* **Task item**
Every line with the word "Genova" in it should be extracted from the data that follows.

(Stored data entries)

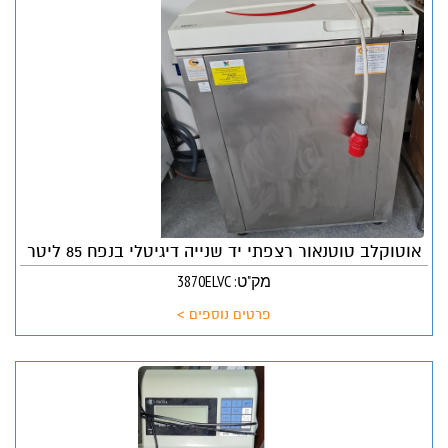
אוטוקלב טוטנאור רצפתי יד שנייה דיגיטלי בנפח 85 ליטר
מק"ט: 3870ELVC
פרטים נוספים >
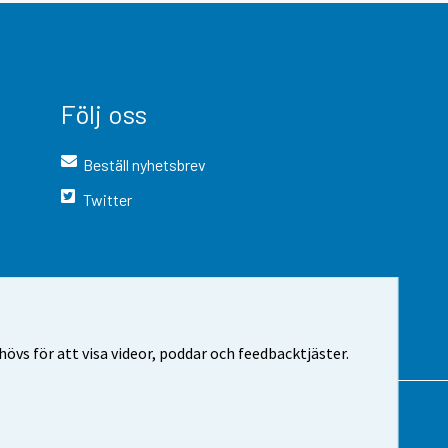
Följ oss
Beställ nyhetsbrev
Twitter
vs för att visa videor, poddar och feedbacktjäster.
 webbplatsen
Cookie-inställningar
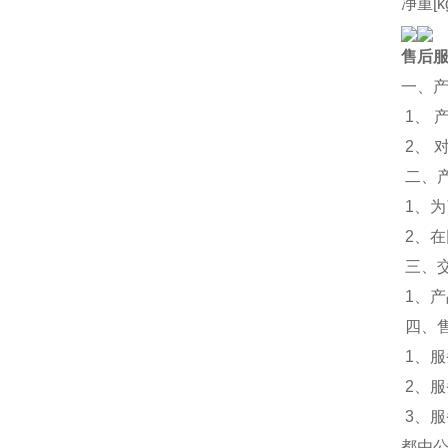
净重[k
售后
一、
1、 
2、
二、
1、
2、
三、
1、
四、
1、服
2、
3、
都由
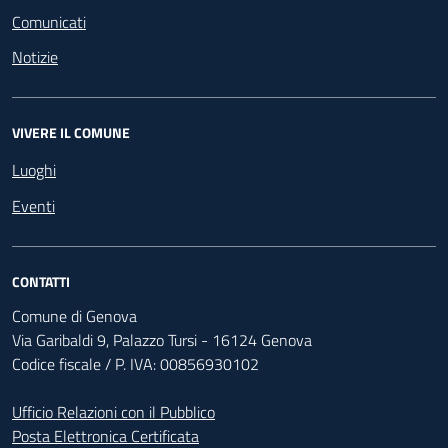
Comunicati
Notizie
VIVERE IL COMUNE
Luoghi
Eventi
CONTATTI
Comune di Genova
Via Garibaldi 9, Palazzo Tursi - 16124 Genova
Codice fiscale / P. IVA: 00856930102
Ufficio Relazioni con il Pubblico
Posta Elettronica Certificata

* **Answer space**
Comune di Genova
Via Garibaldi 9, Palazzo Tursi - 16124 Genova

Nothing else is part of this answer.